Work required> Although the records contain pictures, only their text should be set down, exactly as written.

Data records>
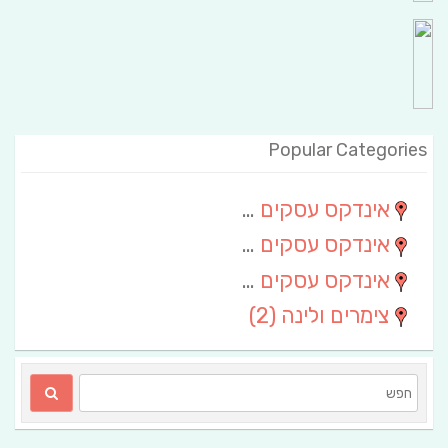
Popular Categories
אינדקס עסקים מרחבי
(111)
אינדקס עסקים חבל שלום
(13)
אינדקס עסקים ארצי
(6)
צימרים ולינה
(2)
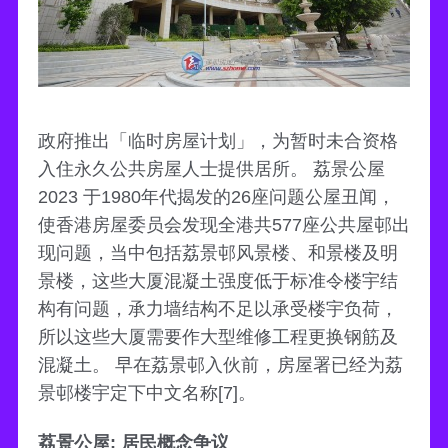
政府推出「临时房屋计划」，为暂时未合资格
入住永久公共房屋人士提供居所。 荔景公屋
2023 于1980年代揭发的26座问题公屋丑闻，
使香港房屋委员会发现全港共577座公共屋邨出
现问题，当中包括荔景邨风景楼、和景楼及明
景楼，这些大厦混凝土强度低于标准令楼宇结
构有问题，承力墙结构不足以承受楼宇负荷，
所以这些大厦需要作大型维修工程更换钢筋及
混凝土。 早在荔景邨入伙前，房屋署已经为荔
景邨楼宇定下中文名称[7]。
荔景公屋: 居民概念争议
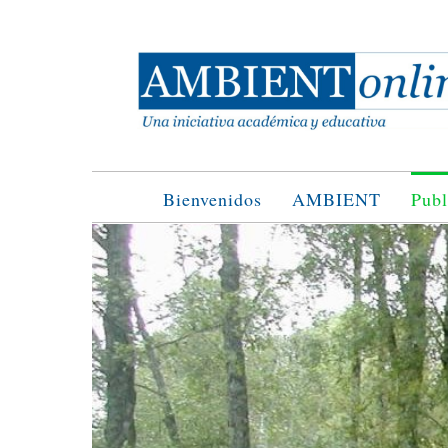
Saltar
al
contenido
Bienvenidos
AMBIENT
Publ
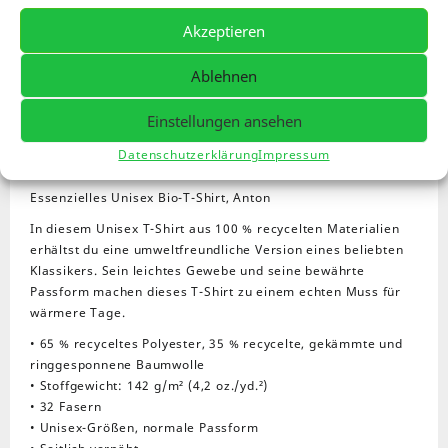
Size Guide
Akzeptieren
Essenzielles
In den
Compare
-
+
Warenkorb
Unisex
Ablehnen
Bio-
T-
Beschreibung
Meta Information
Shirt
Einstellungen ansehen
Menge
Datenschutzerklärung
Impressum
Zusätzliche Informationen
Rezensionen (0)
Essenzielles Unisex Bio-T-Shirt, Anton
In diesem Unisex T-Shirt aus 100 % recycelten Materialien
erhältst du eine umweltfreundliche Version eines beliebten
Klassikers. Sein leichtes Gewebe und seine bewährte
Passform machen dieses T-Shirt zu einem echten Muss für
wärmere Tage.
• 65 % recyceltes Polyester, 35 % recycelte, gekämmte und
ringgesponnene Baumwolle
• Stoffgewicht: 142 g/m² (4,2 oz./yd.²)
• 32 Fasern
• Unisex-Größen, normale Passform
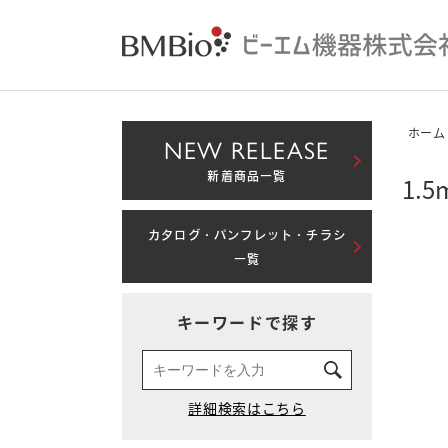
ホーム
NEW RELEASE
新着商品一覧
1.
カタログ・パンフレット・チラシ
一覧
キーワードで探す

Exercise response>
Popular Categories
אינדקס עסקים מרחבי
(111)
אינדקס עסקים חבל שלום
(13)
אינדקס עסקים ארצי
(6)
צימרים ולינה
(2)
政府推出「临时房屋计划」，为暂时未合资格
入住永久公共房屋人士提供居所。 荔景公屋
2023 于1980年代揭发的26座问题公屋丑闻，
使香港房屋委员会发现全港共577座公共屋邨出
现问题，当中包括荔景邨风景楼、和景楼及明
景楼，这些大厦混凝土强度低于标准令楼宇结
构有问题，承力墙结构不足以承受楼宇负荷，
所以这些大厦需要作大型维修工程更换钢筋及
混凝土。 早在荔景邨入伙前，房屋署已经为荔
景邨楼宇定下中文名称[7]。
荔景公屋: 居民概念争议
Saltar
al
contenido
Bienvenidos
AMBIENT
Publ
Size Guide
Akzeptieren
Essenzielles
In den
Compare
-
+
Warenkorb
Unisex
Ablehnen
Bio-
T-
Beschreibung
Meta Information
Shirt
Einstellungen ansehen
Menge
Datenschutzerklärung
Impressum
Zusätzliche Informationen
Rezensionen (0)
Essenzielles Unisex Bio-T-Shirt, Anton
In diesem Unisex T-Shirt aus 100 % recycelten Materialien
erhältst du eine umweltfreundliche Version eines beliebten
Klassikers. Sein leichtes Gewebe und seine bewährte
Passform machen dieses T-Shirt zu einem echten Muss für
wärmere Tage.
• 65 % recyceltes Polyester, 35 % recycelte, gekämmte und
ringgesponnene Baumwolle
• Stoffgewicht: 142 g/m² (4,2 oz./yd.²)
• 32 Fasern
• Unisex-Größen, normale Passform
ホーム
NEW RELEASE
新着商品一覧
1.
カタログ・パンフレット・チラシ
一覧
キーワードで探す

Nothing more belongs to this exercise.